Less than three years ago, "ChatGPT" was a term hardly anyone knew. Today, everyone says "just ask ChatGPT" as naturally as they once said "just Google it." The speed with which new technologies enter everyday vocabulary shows: when convenience is right, behaviour changes faster than we think. The same was true of the iPhone, apps, and cloud software. And it will be true of AI, no matter how many voices are still hesitant or cautioning today.
Many people still use AI like a better search engine: summarising, translating, rewriting. That's thinking in tasks. What's really needed is a shift in mindset toward goals and outcomes. Not "write me a text," but "I want more visibility for my business, take care of it." That's the difference between prompting and mandating. And it is precisely this mandating that will define the future of business management.
Lexware is working on a concept internally called the "Lena Principle." The idea: every entrepreneur gets an AI powered co pilot by their side, a kind of virtual Chief of Staff that runs in the background, keeps an eye on finances, informs the tax advisor, reviews marketing campaigns, draws industry comparisons, and acts independently when needed. Not a jumble of dozens of different agents, but a single entity you give a goal to, which then orchestrates the right specialists. The aim is for this to be a reality by 2030.
No company today can manage everything on its own, neither small ones nor large ones. Technology is developing so fast that even well positioned organisations can no longer keep up with implementation. The answer is: focus on the core business and forge smart partnerships for everything else. Those who try to build everything themselves risk falling behind, like Blackberry, Nokia, or Kodak once did. Incidentally, Kodak invented the digital camera. They just didn't think big enough with it.

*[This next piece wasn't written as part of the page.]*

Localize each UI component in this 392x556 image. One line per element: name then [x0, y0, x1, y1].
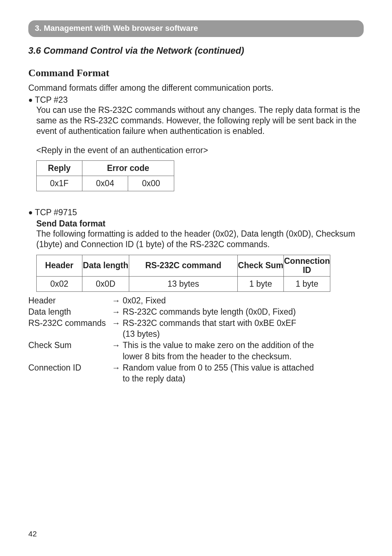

Four million self-employed people in Germany collectively employ around 12.5 million people. When these businesses start to struggle, society as a whole has a problem. And yet these are precisely the small enterprises that are barely talked about. The baker around the corner cutting four jobs doesn't make the front page. And yet today's large companies all grew from exactly these small beginnings. Amazon, Apple, the families behind Europapark, they all started out as individuals at some point. Supporting entrepreneurship is not a niche. It is a societal responsibility.
In the end, everything comes down to one thought: the highest level of "just getting it done" is when it's already done. When accounting simply happens. When liquidity gaps are identified and closed before you even have to think about them. When entrepreneurs can once again focus on what they originally set out to do: their passion, their product, their idea. That is the vision. And it is closer than you might think.